Details
Original language | English |
---|---|
Pages (from-to) | 175-184 |
Number of pages | 10 |
Journal | ISPRS Annals of the Photogrammetry, Remote Sensing and Spatial Information Sciences |
Volume | 10 |
Issue number | 1 |
Publication status | Published - 5 Dec 2023 |
Event | 5th Geospatial Week 2023, GSW 2023 - Cairo, Egypt Duration: 2 Sept 2023 → 7 Sept 2023 |
Abstract
Collecting knowledge in the form of databases consisting of images and descriptive texts that represent objects from past centuries is a fundamental part of preserving cultural heritage. In this context, images with known information about depicted artifacts can serve as a source of information for automated methods to complete existing collections. For instance, image classifiers can provide predictions for different object properties (tasks) to semantically enrich collections. A challenge in this context is to train such classifiers given the nature of existing data: Many images do not come along with a class label for all tasks (incomplete samples) and class distributions are commonly imbalanced. In this paper, these challenges are addressed by a multi-task training strategy for a classifier based on a convolutional neural network (SilkNet) that requires images with class labels for the tasks to be learned. The proposed approach can deal with incomplete training examples, while implicitly taking interdependencies between tasks into account. Extensions of the training approach with a focus on hard examples during training as well as the use of an auxiliary feature clustering are developed to counteract problems with class imbalance. Evaluation is conducted based on a dataset consisting of images of historical silk fabrics with labels for five tasks, i.e. silk properties.
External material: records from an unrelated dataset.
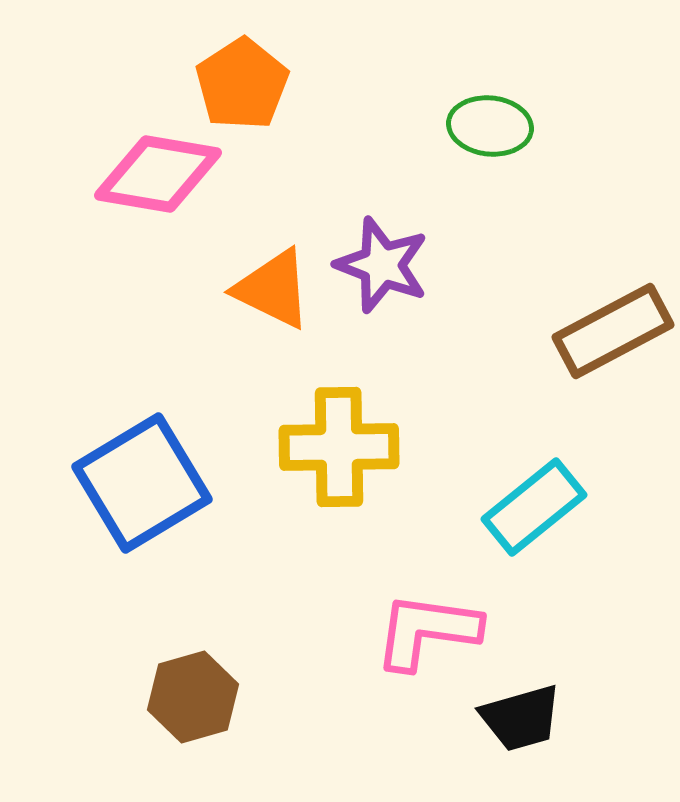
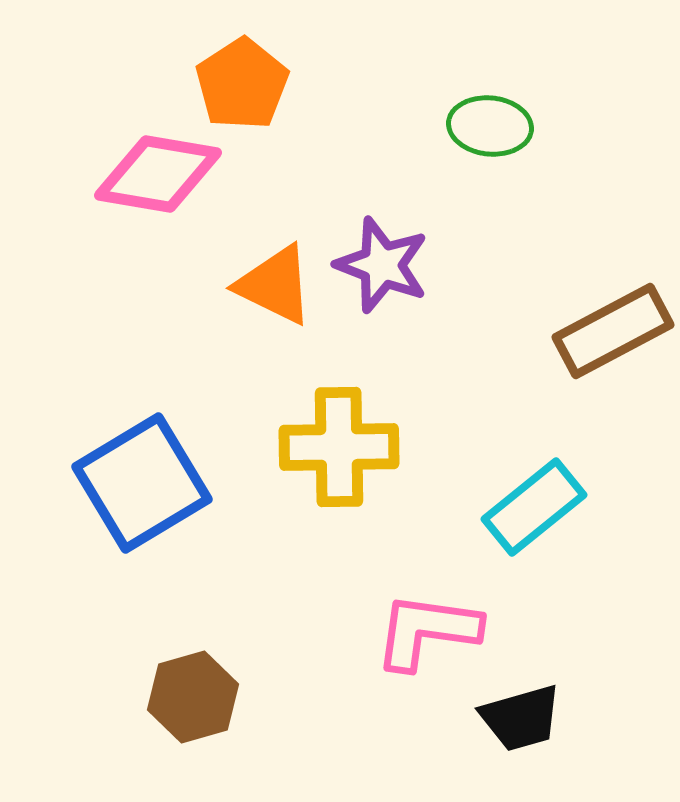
orange triangle: moved 2 px right, 4 px up
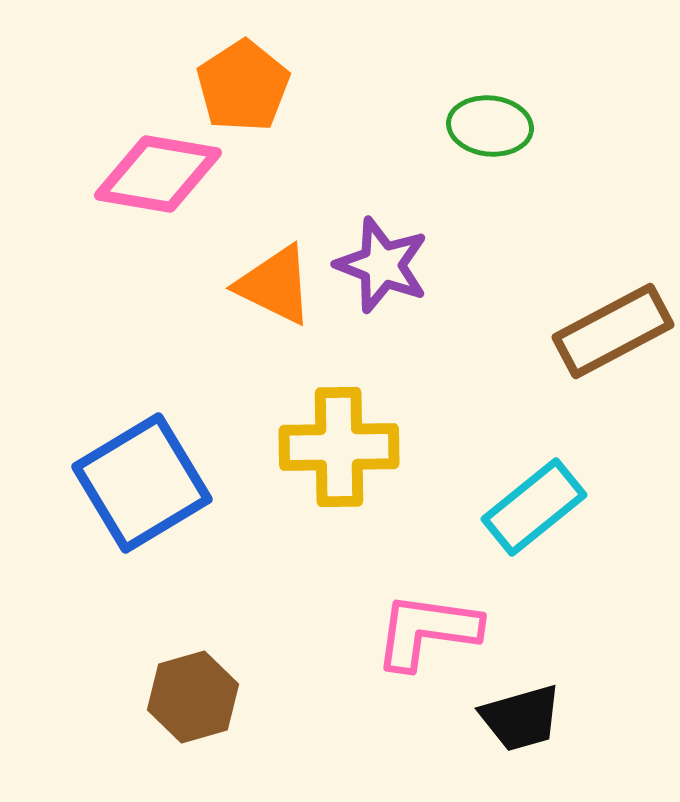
orange pentagon: moved 1 px right, 2 px down
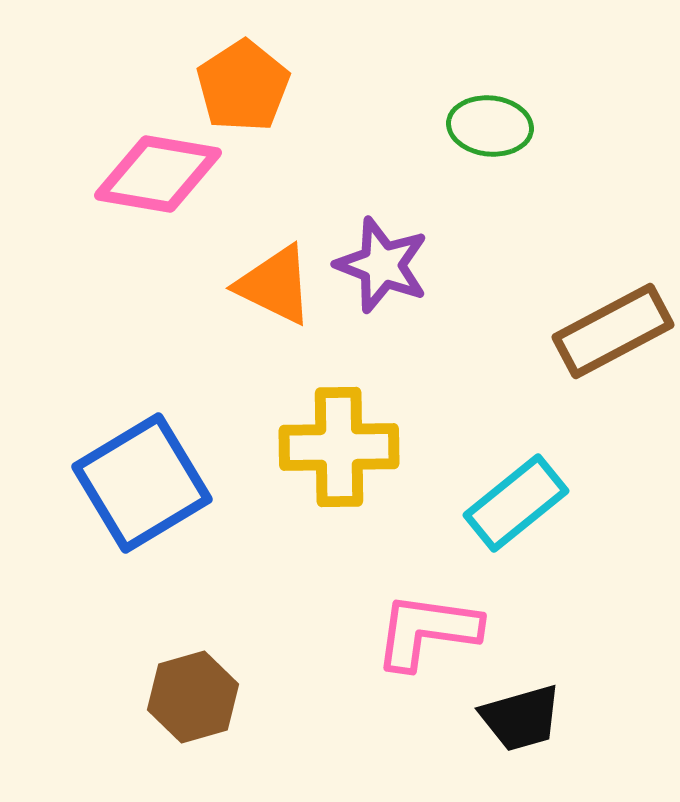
cyan rectangle: moved 18 px left, 4 px up
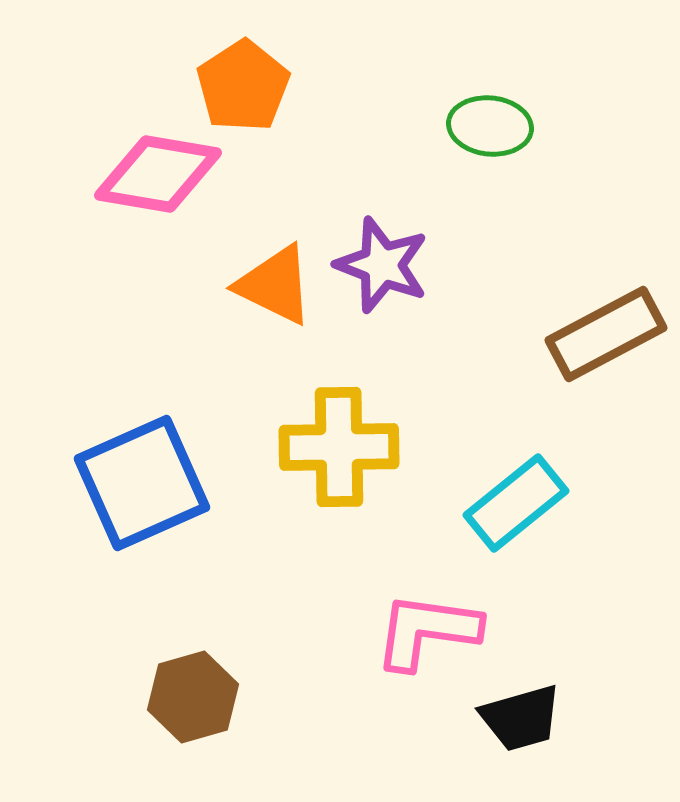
brown rectangle: moved 7 px left, 3 px down
blue square: rotated 7 degrees clockwise
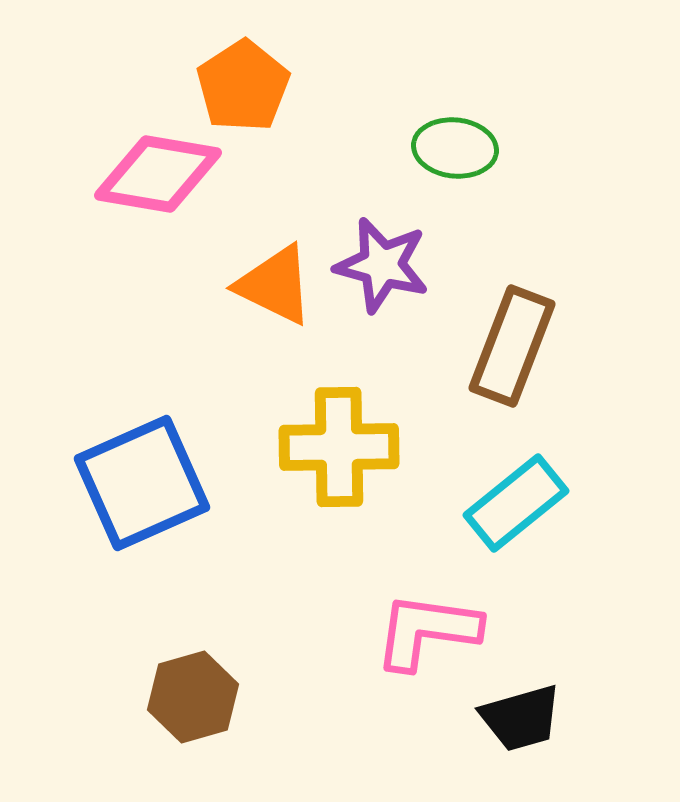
green ellipse: moved 35 px left, 22 px down
purple star: rotated 6 degrees counterclockwise
brown rectangle: moved 94 px left, 12 px down; rotated 41 degrees counterclockwise
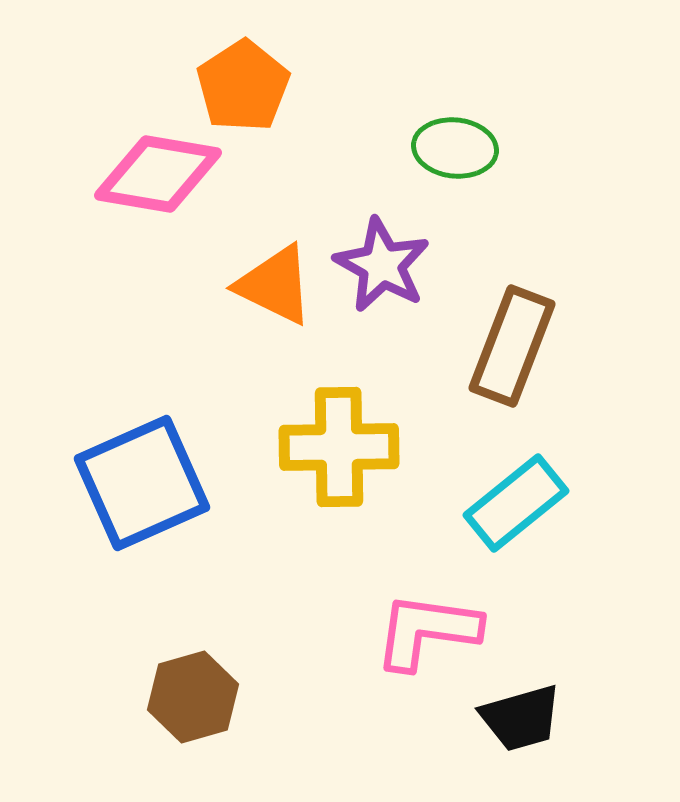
purple star: rotated 14 degrees clockwise
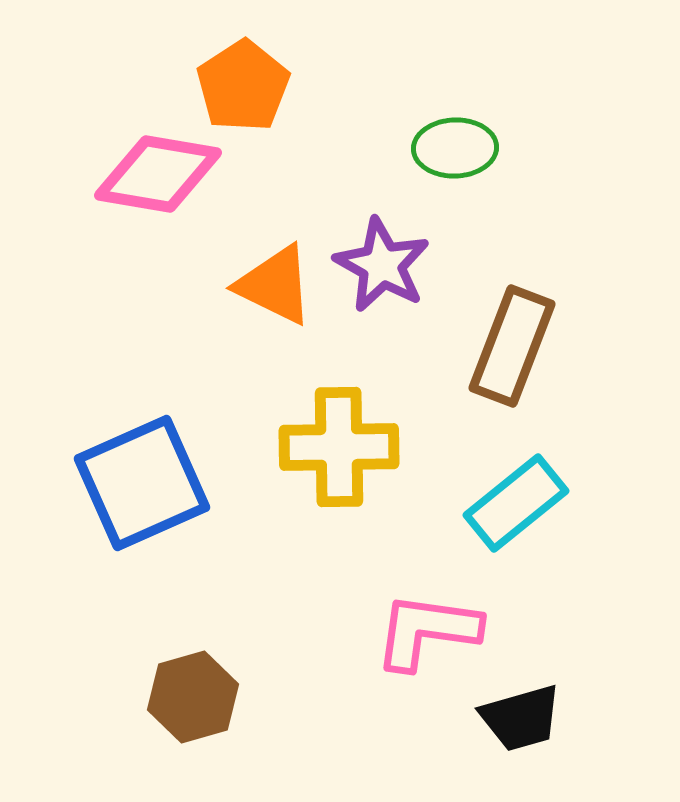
green ellipse: rotated 8 degrees counterclockwise
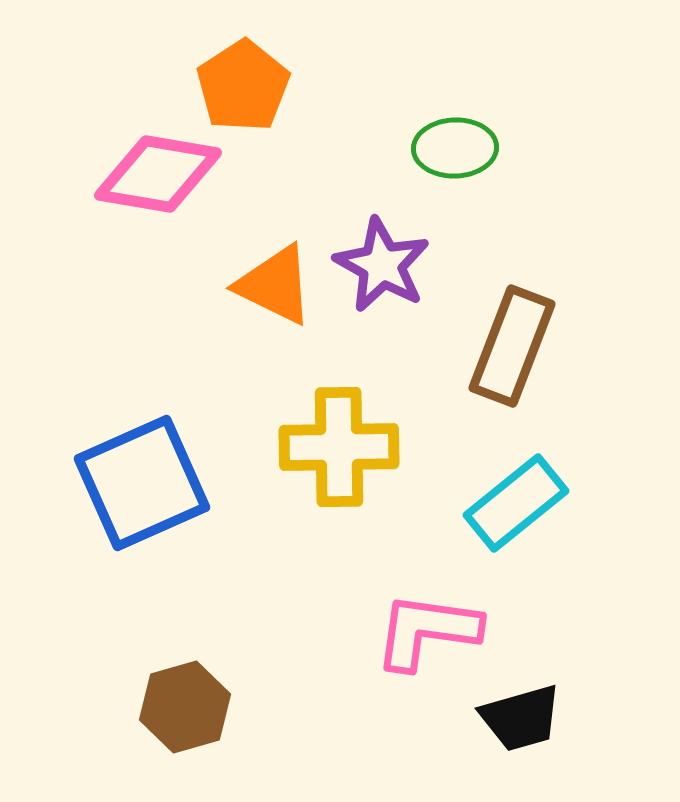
brown hexagon: moved 8 px left, 10 px down
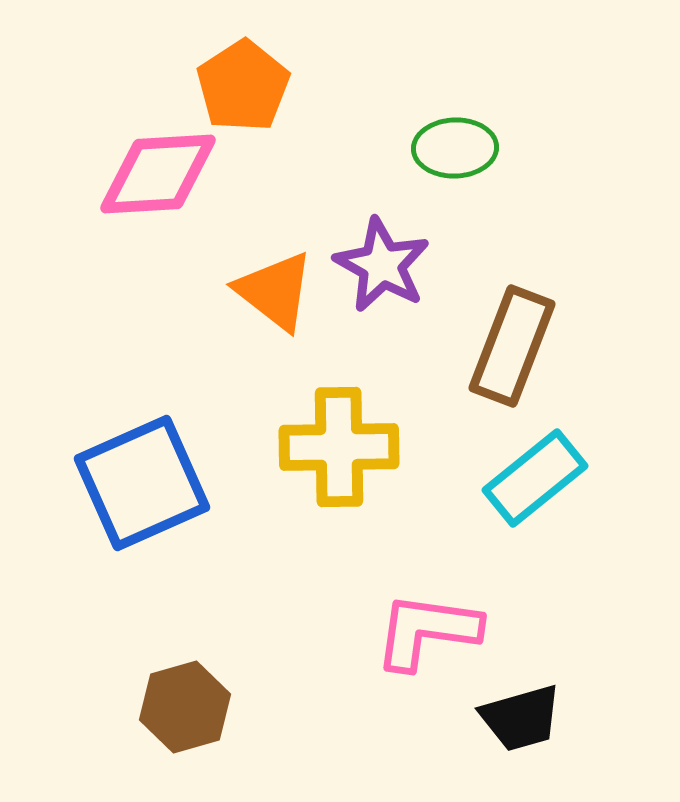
pink diamond: rotated 13 degrees counterclockwise
orange triangle: moved 6 px down; rotated 12 degrees clockwise
cyan rectangle: moved 19 px right, 25 px up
A comparison of different variants of the classifier shows that the extensions of the training approach significantly improve the classifier's performance; the average F1-score is up to 5.0% larger, where the largest improvements occur with underrepresented classes of a task (up to +14.3%).
Keywords
- class imbalance, Deep learning, image classification, incomplete labelling, multi-task learning, silk heritage
ASJC Scopus subject areas
- Physics and Astronomy(all)
- Instrumentation
- Environmental Science(all)
- Environmental Science (miscellaneous)
- Earth and Planetary Sciences(all)
- Earth and Planetary Sciences (miscellaneous)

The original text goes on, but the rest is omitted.